- _What you are asked to do_
Would you please copy every line below that includes the string "analgesia"?

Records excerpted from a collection

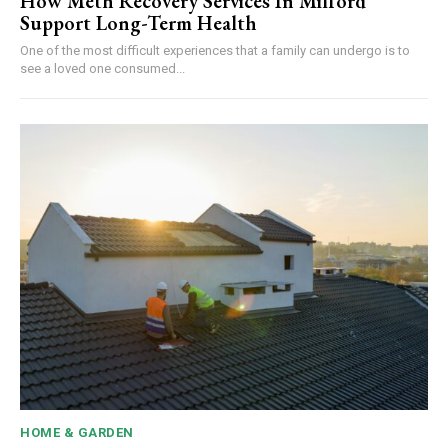
How Meth Recovery Services In Milford
Support Long-Term Health
One of the most difficult experiences that a family can undergo is to
see a loved one consumed...
HOME & GARDEN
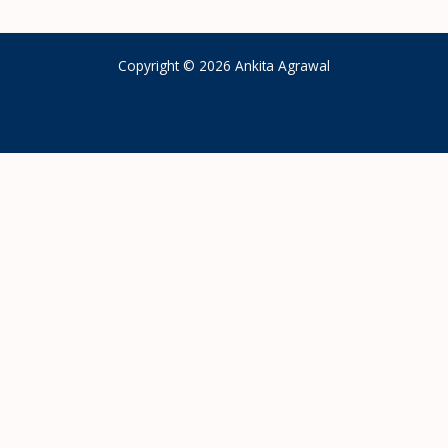
Copyright © 2026 Ankita Agrawal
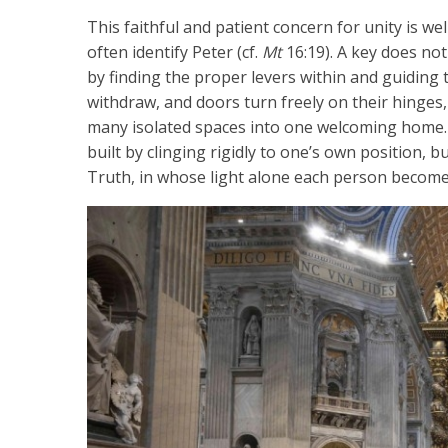
This faithful and patient concern for unity is w
often identify Peter (cf.
Mt
16:19). A key does no
by finding the proper levers within and guiding 
withdraw, and doors turn freely on their hinge
many isolated spaces into one welcoming home.
built by clinging rigidly to one’s own position, b
Truth, in whose light alone each person become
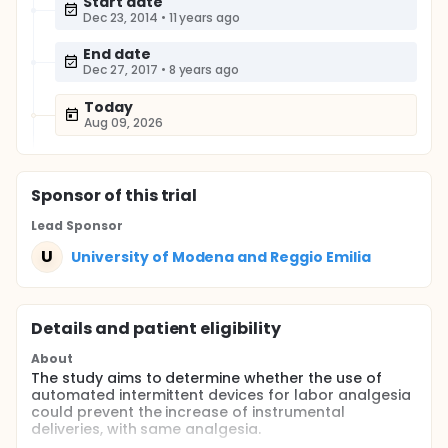
Start date
Dec 23, 2014
•
11 years ago
End date
Dec 27, 2017
•
8 years ago
Today
Aug 09, 2026
Sponsor
of this trial
Lead Sponsor
U
University of Modena and Reggio Emilia
Details and patient eligibility
About
The study aims to determine whether the use of
automated intermittent devices for labor analgesia
could prevent the increase of instrumental
deliveries, with same analgesia.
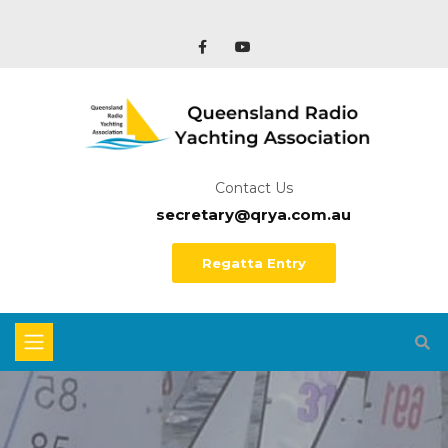
Contact Us
secretary@qrya.com.au
Regatta Entry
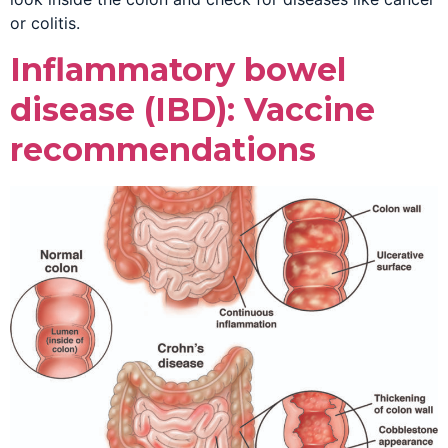
or colitis.
Inflammatory bowel
disease (IBD): Vaccine
recommendations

- _Reply to the task_
automated intermittent devices for labor analgesia
deliveries, with same analgesia.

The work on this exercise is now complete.